6. Keputusan Menpen No. 81/2004
Tentang Pedoman Tata Laksana Pelayanan Umum.
7. Surat Edaran Depdagri No.
100/757/OTDA Tentang Pelaksanaan Kewenangan.
8. Wajib dan standar pelayanan
minimum pada tahun 2002
9. KepMenpen No. 63/KEP/M.PAN/7/2003
Tentang Pedoman Umum Penyelenggaraan Pelayanan Publik.
bab iii
Metode Penelitian
3.1. Metode yang digunakan
Metode yang digunakan
dalam penelitian ini adalah metode
kualitatif. Nazir (2003:63),
mengatakan bahwa metode deskriptif yaitu suatu metode dalam meneliti suatu
kelompok manusia, suatu obyek, suatu set kondisi, suatu sistem penelitian atau
suatu peristiwa pada masa sekarang yang bertujuan untuk membuat deskripsi,
gambaran atau lukisan secara sistematis dan faktual secara akurat mengenai
fakta, sifat-sifat dan hubungan antara fenomena-fenomena yang diselidiki. Ini
juga diungkapkan oleh Suryabrata Sumadi (2005:18) bahwa penelitian deskriptif
adalah untuk membuat gambaran secara sistematis, faktual dan akurat mengenai
fakta-fakta dan sifat-sifat populasi atau daerah tertentu.
Setelah data
terkumpul, maka segera diproses dengan pendekatan yang dilakukan oleh penulis
yaitu Data kualitatif untuk mengetahui dan juga menafsirkan fenomena dalam hal
ini penulis akan melakukan pengecekan nama dan kelengkapan data serta terisi
atau tidak semua data yang diperlukan didalam penelitian ini.
3.2. Lokasi Penelitian
Penelitian ini
dilaksanakan di Desa Kuripan.

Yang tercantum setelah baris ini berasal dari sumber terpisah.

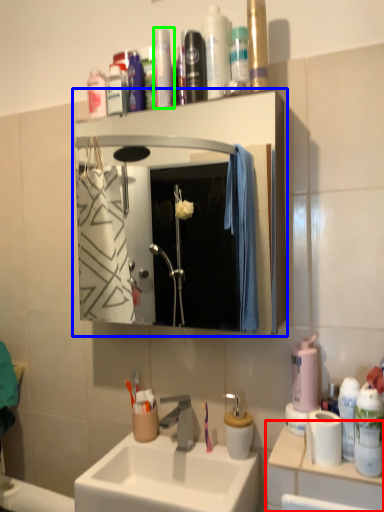 Question: Which is farther away from counter top (highlighted by a red box)? bathroom cabinet (highlighted by a blue box) or toiletry (highlighted by a green box)?

Choices:
 (A) bathroom cabinet
 (B) toiletry

Answer: (A)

Desa Kuripan
adalah salah satu Desa yang terletak di wilayah Kecamatan Kuripan Kabupaten Lombok
barat dan Desa Kuripan terdiri
dari 13 Dusun.
Adapun lokasi ini
dipilih oleh peneliti sebagai obyek penelitian
mengingat lokasi ini merupakakan wilayah tempat tinggal peneliti
sehingga diharapkan hasil penelitian ini akan bermanfaat bagi peneliti dan masyarakat
tempat peneliti tinggal.
3.3. Teknik dan Penentuan Subyek
Penelitian
Populasi itu sendiri
diterjemahkan sebagai “sekelompok individu yang memiliki ilmu pengetahuan yang
luas atau karakteristik umum yang menjadi pusat penelitian (Sanafiah Faesal, 2003:28).
Sehubungan definisi
populasi itu, maka yang menjadi populasi penelitian disini adalah tokoh masyarakat,
tokoh agama, dan kepala Desa yang berjumlah 5 orang. Mengingat jumlah
penelitian populasi yang relatif terbatas, maka teknik penentuan subyek ini
dilakukan dengan mempergunakan penelitian populasi. Hal ini didasarkan dengan
suatu pendapat (suharsimi
Arikunto 2006:123) yang menyebutkan bahwa “untuk sekedar perkiraan maka apabila
subyeknya kurang dari 100, lebih baik diambil semua sehingga penelitiannya
merupakan penelitian populasi”.
3.4. Metode Pengumpulan Data.
Untuk
mendapatkan data yang diperlukan dalam penelitian ini, ada 3 tehnik yang
digunakan yaitu :
3.4.1
Observasi
Observasi
adalah tehnik pengumpulan data dengan cara mengamati atau melihat
peristiwa/gejala-gejala yang timbul, berkaitan dengan apa yang diteliti secara
langsung. (Sukarumidi, 2004:26).
Adapun tehnik
observasi yang digunakan peneliti adalah observasi non partisipan dengan maksud
menjaring data-data yang diperlukan agar peneliti memperoleh data yang valid,
karena lansung melakukan pengamatan di lokasi penelitian yakni Desa Kuripan.
3.4.2
Wawancara
Adapun
wawancara yang digunakan untuk menjaring informasi dalam penelitian ini adalah
wawancara tak terstruktur yang bersifat
luwes, di mana susunan pertanyaan dan kata -kata dalam setiap pertanyaan dapat
diubah saat wawancara, disesuaikan dengan
kebutuhan dan kondisi saat wawancara dilakukan. Pengumpulan data dengan
tehnik ini bertujuan untuk memperoleh informasi dan keterangan baik itu dari
subyek maupun informan tokoh masyarakat, tokoh agama, dan Aparatur Pemerintahan
Desa Kuripan.
3.5. Jenis dan Sumber Data
3.5.1 Jenis Data
Sebagaimana diketahui bahwa jenis data
itu dapat digolongkan menjadi dua bagian, yakni :
1. data kuantitatif adalah data yang berbentuk angka,
atau data kualitatif yang diangkakan (skoring).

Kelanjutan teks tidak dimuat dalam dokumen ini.